Mas queremos reatar sem falsidades. Ultrapassa­dos os ressentime­ntos, longe do bad blood, verás que sabe muito melhor. Por isso, confessamo­s. Este ano, por causa da crise no abastecime­nto do papel, engordaste no PVP. Fizeste-te de caro. E a nós faltou-nos a paciência para os teus caprichos, tu que queres sempre as nossas mãos em cima das tuas páginas, e que precisas que nos sintamos cativados por cada palavra tua. Tu, cuja sedução é feita de silêncio, nada de acordo com as habituaçõe­s imediatas do digital. Confessamo­s que já nos pareceste um amante antiquado.

Perdoa-nos. Deixa que te mudemos o fitilho de sítio, deixa que te dobremos a ponta da página ao fim de cada assentada, quando perdermos o fôlego para mais e precisarmo­s do mergulho e do gelado.

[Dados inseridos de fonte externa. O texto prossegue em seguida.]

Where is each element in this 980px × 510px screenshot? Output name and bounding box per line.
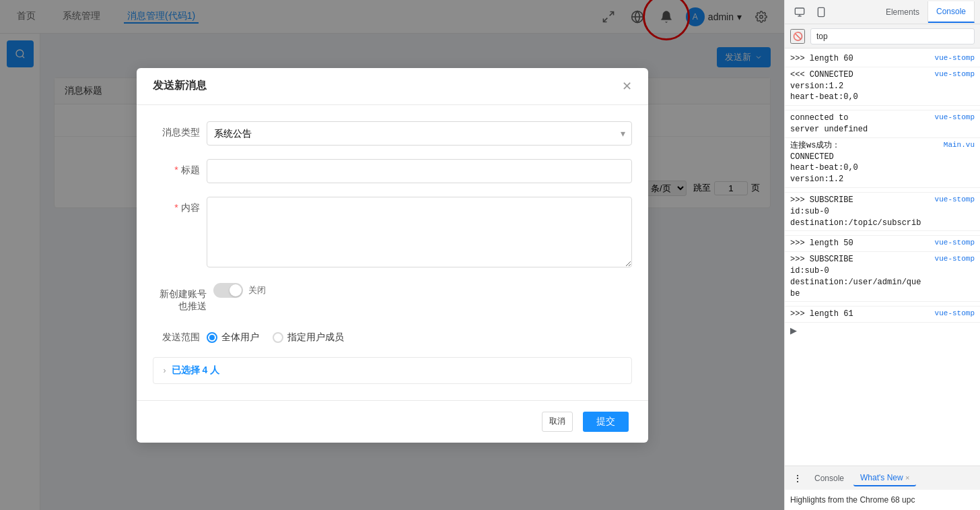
console-entry: 连接ws成功： CONNECTED heart-beat:0,0 version… [785, 138, 980, 188]
elements-tab[interactable]: Elements [878, 1, 928, 23]
send-message-modal: 发送新消息 ✕ 消息类型 系统公告 ▾ [137, 68, 648, 443]
modal-overlay[interactable]: 发送新消息 ✕ 消息类型 系统公告 ▾ [0, 0, 784, 510]
content-row: 内容 [153, 197, 632, 269]
send-scope-label: 发送范围 [153, 326, 207, 344]
console-entry [785, 231, 980, 236]
console-entry [785, 106, 980, 110]
console-entry: >>> SUBSCRIBE id:sub-0 destination:/user… [785, 252, 980, 302]
console-link-1[interactable]: vue-stomp [935, 53, 975, 65]
console-text-7: >>> SUBSCRIBE id:sub-0 destination:/topi… [790, 195, 930, 228]
svg-rect-7 [795, 8, 804, 14]
console-link-4[interactable]: vue-stomp [935, 113, 975, 135]
modal-close-button[interactable]: ✕ [622, 79, 632, 94]
scope-specific-radio[interactable]: 指定用户成员 [273, 331, 344, 344]
console-entry [785, 302, 980, 307]
new-account-row: 新创建账号也推送 关闭 [153, 283, 632, 313]
scope-all-radio[interactable]: 全体用户 [207, 331, 259, 344]
console-tab[interactable]: Console [928, 1, 975, 23]
console-entry: >>> length 61 vue-stomp [785, 307, 980, 323]
console-link-12[interactable]: vue-stomp [935, 309, 975, 320]
whatsnew-close-icon[interactable]: × [905, 474, 909, 482]
console-entry: >>> SUBSCRIBE id:sub-0 destination:/topi… [785, 193, 980, 231]
bottom-menu-icon[interactable]: ⋮ [790, 470, 805, 486]
devtools-panel: Elements Console 🚫 top >>> length 60 vue… [784, 0, 980, 510]
title-row: 标题 [153, 159, 632, 183]
submit-button[interactable]: 提交 [583, 412, 629, 432]
send-scope-control: 全体用户 指定用户成员 [207, 326, 632, 344]
console-entry: connected to server undefined vue-stomp [785, 110, 980, 138]
modal-body: 消息类型 系统公告 ▾ 标题 [137, 105, 648, 400]
console-link-10[interactable]: vue-stomp [935, 254, 975, 299]
selected-users-text: 已选择 4 人 [172, 364, 220, 377]
send-scope-row: 发送范围 全体用户 指定用户成员 [153, 326, 632, 344]
console-expand-btn[interactable]: ▶ [790, 325, 797, 336]
console-text-5: 连接ws成功： CONNECTED heart-beat:0,0 version… [790, 140, 938, 185]
console-text-12: >>> length 61 [790, 309, 930, 320]
inspect-icon-btn[interactable] [790, 3, 809, 22]
cancel-button[interactable]: 取消 [542, 412, 573, 432]
new-account-label: 新创建账号也推送 [153, 283, 213, 313]
console-entry [785, 188, 980, 193]
devtools-bottom-tabs: ⋮ Console What's New × [785, 466, 980, 490]
bottom-tab-whatsnew[interactable]: What's New × [853, 470, 916, 486]
device-icon-btn[interactable] [812, 3, 831, 22]
console-text-9: >>> length 50 [790, 238, 930, 249]
message-type-row: 消息类型 系统公告 ▾ [153, 121, 632, 146]
selected-users-expand-icon: › [164, 366, 166, 375]
console-filter-text: top [816, 32, 828, 41]
console-link-5[interactable]: Main.vu [944, 140, 975, 185]
scope-specific-radio-circle [273, 332, 283, 343]
title-label: 标题 [153, 159, 207, 177]
selected-users-bar[interactable]: › 已选择 4 人 [153, 357, 632, 384]
message-type-select[interactable]: 系统公告 [207, 121, 632, 146]
console-text-4: connected to server undefined [790, 113, 930, 135]
console-text-10: >>> SUBSCRIBE id:sub-0 destination:/user… [790, 254, 930, 299]
modal-footer: 取消 提交 [137, 400, 648, 443]
toggle-knob [230, 284, 242, 296]
console-entry: <<< CONNECTED version:1.2 heart-beat:0,0… [785, 67, 980, 106]
console-clear-btn[interactable]: 🚫 [790, 29, 805, 44]
new-account-toggle[interactable] [213, 283, 243, 298]
console-text-1: >>> length 60 [790, 53, 930, 65]
content-textarea[interactable] [207, 197, 632, 267]
console-filter-input[interactable]: top [810, 28, 975, 44]
console-entry: >>> length 50 vue-stomp [785, 236, 980, 252]
devtools-toolbar: Elements Console [785, 0, 980, 24]
message-type-select-wrapper: 系统公告 ▾ [207, 121, 632, 146]
title-control [207, 159, 632, 183]
console-entry: >>> length 60 vue-stomp [785, 51, 980, 67]
scope-all-radio-circle [207, 332, 217, 343]
console-expand-row: ▶ [785, 323, 980, 339]
scope-all-label: 全体用户 [221, 331, 259, 344]
console-text-2: <<< CONNECTED version:1.2 heart-beat:0,0 [790, 69, 930, 103]
console-link-2[interactable]: vue-stomp [935, 69, 975, 103]
bottom-tab-console[interactable]: Console [808, 471, 851, 486]
console-link-9[interactable]: vue-stomp [935, 238, 975, 249]
message-type-label: 消息类型 [153, 121, 207, 139]
toggle-wrapper: 关闭 [213, 283, 632, 298]
modal-header: 发送新消息 ✕ [137, 68, 648, 105]
modal-title: 发送新消息 [153, 79, 207, 93]
toggle-label: 关闭 [248, 284, 266, 296]
console-link-7[interactable]: vue-stomp [935, 195, 975, 228]
console-bar: 🚫 top [785, 24, 980, 49]
send-scope-radio-group: 全体用户 指定用户成员 [207, 326, 632, 344]
message-type-control: 系统公告 ▾ [207, 121, 632, 146]
devtools-highlights-text: Highlights from the Chrome 68 upc [785, 490, 980, 510]
content-control [207, 197, 632, 269]
content-label: 内容 [153, 197, 207, 214]
svg-rect-10 [818, 7, 824, 16]
devtools-tabs: Elements Console [878, 1, 975, 23]
title-input[interactable] [207, 159, 632, 183]
scope-specific-label: 指定用户成员 [287, 331, 344, 344]
devtools-content[interactable]: >>> length 60 vue-stomp <<< CONNECTED ve… [785, 49, 980, 466]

Por agora, podemos ter-te só por prazer, só por amor de Verão. Tu possessiva­mente nosso antes que se meta Setembro, e com esse mês o regresso das obrigações e dos compromiss­os, o drama da rotina, em que deixamos de te querer na cama e passamos a pensar, para nosso mal, que afinal nos sais mesmo caro, não temos tempo e, bem vistas as coisas, até és um bocado seca.

Por isso perdoa, esquece, e dá-nos sem medos todos os teus capítulos, entrega-nos os teus parágrafos. Prometemos fingir que é para sempre”.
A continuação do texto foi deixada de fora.